Sa 17. Feb 2024, 10:25

Lucian Wing hat geschrieben :
Sa 17. Feb 2024, 10:18
Du kannst das alles ganz unaufgeregt und minutiös dargestellt in dem Sammelband von Homulka/Heidegger "Heidegger und der Antisemitismus" nachlesen. Dort stehen aber Dokumentation und Interpretation im Vordergrund und nicht das, was die Autorin im Stile des Raunens mit Heidegger/Koselleck unternimmt.
Vielleicht ist dir nicht aufgefallen, dass in diesem Zitat Heidegger und sonst niemand zu Wort kam.




Benutzeravatar
Quk
Beiträge: 1882
Registriert: So 23. Jul 2023, 15:35

Sa 17. Feb 2024, 10:37

Unter dem Begriff Skandalisierung verstehe ich so etwas wie "aus einer Mücke einen Elefanten zu machen".

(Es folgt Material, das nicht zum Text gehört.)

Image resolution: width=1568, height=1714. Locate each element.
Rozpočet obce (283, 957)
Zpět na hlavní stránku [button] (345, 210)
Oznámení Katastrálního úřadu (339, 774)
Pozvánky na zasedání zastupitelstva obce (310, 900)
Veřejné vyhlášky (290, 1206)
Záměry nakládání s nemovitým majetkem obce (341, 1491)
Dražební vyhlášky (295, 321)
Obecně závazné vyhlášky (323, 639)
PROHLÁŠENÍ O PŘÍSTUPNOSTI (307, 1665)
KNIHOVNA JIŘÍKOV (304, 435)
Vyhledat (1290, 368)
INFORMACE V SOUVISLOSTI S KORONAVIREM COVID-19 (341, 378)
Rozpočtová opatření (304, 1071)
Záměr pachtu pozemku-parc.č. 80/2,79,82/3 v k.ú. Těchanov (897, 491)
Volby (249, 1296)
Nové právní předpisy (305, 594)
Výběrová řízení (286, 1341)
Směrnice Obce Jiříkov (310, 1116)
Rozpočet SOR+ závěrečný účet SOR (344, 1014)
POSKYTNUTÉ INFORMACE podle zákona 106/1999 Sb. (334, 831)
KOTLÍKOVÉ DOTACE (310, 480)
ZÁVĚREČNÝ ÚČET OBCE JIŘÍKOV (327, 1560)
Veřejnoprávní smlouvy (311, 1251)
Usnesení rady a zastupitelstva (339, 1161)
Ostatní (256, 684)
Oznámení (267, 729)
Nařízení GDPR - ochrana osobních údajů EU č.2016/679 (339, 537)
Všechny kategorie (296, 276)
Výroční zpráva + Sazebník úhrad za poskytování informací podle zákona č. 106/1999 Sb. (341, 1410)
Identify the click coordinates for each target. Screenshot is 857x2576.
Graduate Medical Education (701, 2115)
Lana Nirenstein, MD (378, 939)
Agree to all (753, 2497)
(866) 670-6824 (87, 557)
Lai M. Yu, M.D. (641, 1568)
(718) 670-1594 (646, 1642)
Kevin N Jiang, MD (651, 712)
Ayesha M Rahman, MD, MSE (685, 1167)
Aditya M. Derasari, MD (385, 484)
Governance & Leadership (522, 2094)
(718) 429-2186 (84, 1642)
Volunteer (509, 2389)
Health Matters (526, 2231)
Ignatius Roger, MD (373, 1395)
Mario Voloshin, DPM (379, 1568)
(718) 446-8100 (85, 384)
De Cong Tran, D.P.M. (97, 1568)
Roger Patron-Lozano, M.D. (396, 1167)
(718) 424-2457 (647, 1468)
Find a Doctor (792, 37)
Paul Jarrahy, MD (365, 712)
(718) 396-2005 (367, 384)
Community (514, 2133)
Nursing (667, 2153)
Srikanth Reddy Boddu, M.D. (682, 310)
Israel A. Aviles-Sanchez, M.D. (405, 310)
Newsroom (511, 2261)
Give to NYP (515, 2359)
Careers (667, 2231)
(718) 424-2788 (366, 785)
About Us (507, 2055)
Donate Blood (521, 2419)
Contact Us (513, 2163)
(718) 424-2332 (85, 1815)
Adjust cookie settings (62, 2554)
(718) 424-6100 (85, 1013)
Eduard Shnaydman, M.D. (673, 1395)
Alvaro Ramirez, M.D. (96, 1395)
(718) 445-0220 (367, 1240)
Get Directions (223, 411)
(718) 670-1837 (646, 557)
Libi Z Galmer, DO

Die oben genannten Verbrechen waren katastrophal. Die Verbrechen wurden untersucht und die Ergebnisse wurden veröffentlicht. Diesen Vorgang als Skandalisierung zu bezeichnen, verstehe ich nicht, denn die Verbrechen waren kein Fliegenschiss. Nun könnte man entgegnen, der Verbrecher sei inzwischen keiner mehr und die Skandalisierung bezöge sich nun auf diesen Ex-Verbrecher persönlich, der inzwischen ein skandalfreier Mann des Friedens geworden sei. Dass er ein anderer Mensch wurde, mag sein. Aber aus welchem Grund sollte man deshalb seine katastrophalen Verbrechen geheim halten? Er könnte doch selber bei der Aufarbeitung mitmachen, sich eventuell distanzieren und sagen, wie er aus heutiger Sicht darüber denkt, über seine Fehler sprechen, und um Vergebung bitten und so weiter. Wäre das nicht befreiender und entlastender als eine Geheimhaltung? Wäre so ein Vorgang, auch in diesem persönlichen Rahmen, wirklich so etwas wie "aus einer Mücke einen Elefanten zu machen"?




Benutzeravatar
Nauplios
Beiträge: 3002
Registriert: Mo 27. Mai 2019, 16:12

Sa 17. Feb 2024, 11:16

Jörn Budesheim hat geschrieben :
Sa 17. Feb 2024, 09:58
Du findest doch wohl nicht, dass eine wissenschaftliche Aufarbeitung dieser geschichtlichen Zusammenhänge eines Skandalisierung ist, oder? Ich halte das für notwendig.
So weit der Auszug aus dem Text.